Find the exact values of the first two non-zero terms of the Fourier Series for $f(x)$.
I understand that it is an even function given that $f(-x) = |-x| + \pi = |x| + \pi = f(x)$, thus $b_n = 0$ for all $n=1,2,3...$
However, as I got stuck and referred to suggested solution, in the steps the $\pi$ was omitted from $f(x)$, leaving only $f(x) = |x|$ in the sense that when finding $a_0$, the solution took $|x|$ as $f(x)$ instead of $|x| + \pi$.
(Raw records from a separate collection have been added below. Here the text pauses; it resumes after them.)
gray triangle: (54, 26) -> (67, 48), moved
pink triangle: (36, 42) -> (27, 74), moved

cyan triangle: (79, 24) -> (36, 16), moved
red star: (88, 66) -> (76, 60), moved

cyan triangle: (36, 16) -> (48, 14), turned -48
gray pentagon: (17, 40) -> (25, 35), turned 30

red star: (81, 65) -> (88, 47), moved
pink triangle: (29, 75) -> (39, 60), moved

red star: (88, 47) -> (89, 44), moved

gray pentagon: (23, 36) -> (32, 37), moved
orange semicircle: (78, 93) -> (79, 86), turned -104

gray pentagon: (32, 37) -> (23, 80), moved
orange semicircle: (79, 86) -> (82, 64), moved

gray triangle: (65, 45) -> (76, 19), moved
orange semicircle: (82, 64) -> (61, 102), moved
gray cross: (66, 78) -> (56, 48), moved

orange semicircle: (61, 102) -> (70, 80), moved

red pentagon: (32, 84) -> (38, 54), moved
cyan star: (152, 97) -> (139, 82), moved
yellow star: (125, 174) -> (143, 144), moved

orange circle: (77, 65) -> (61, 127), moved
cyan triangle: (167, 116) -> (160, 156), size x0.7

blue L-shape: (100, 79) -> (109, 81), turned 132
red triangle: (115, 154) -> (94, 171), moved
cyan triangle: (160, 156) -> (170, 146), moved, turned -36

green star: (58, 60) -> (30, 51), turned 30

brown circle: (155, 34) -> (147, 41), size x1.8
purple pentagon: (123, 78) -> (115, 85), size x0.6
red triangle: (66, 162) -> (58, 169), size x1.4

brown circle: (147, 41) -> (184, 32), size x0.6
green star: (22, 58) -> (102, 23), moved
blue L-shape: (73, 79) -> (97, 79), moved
Why was the solution presented this way?
Thank you.
If $n\neq 0$, note that $$ \int_{-\pi}^\pi \cos(nx)~dx = 0. $$ The Fourier cosine coefficients are: $$ \frac{1}{\pi}\int_{-\pi}^\pi f(x)\cos(nx)~dx = \frac{1}{\pi}\int_{-\pi}^\pi |x|\cos(nx)~dx + \frac{1}{\pi}\int_{-\pi}^\pi \pi\cos(nx)~dx. $$ If $n\neq 0$, then the second integral on the RHS is zero, so $$ \frac{1}{\pi}\int_{-\pi}^\pi f(x)\cos(nx)~dx = \frac{1}{\pi}\int_{-\pi}^\pi |x|\cos(nx)~dx. $$ The only time we see the $\pi$ is therefore when $n=0$ and $\cos(nx) \equiv 1$.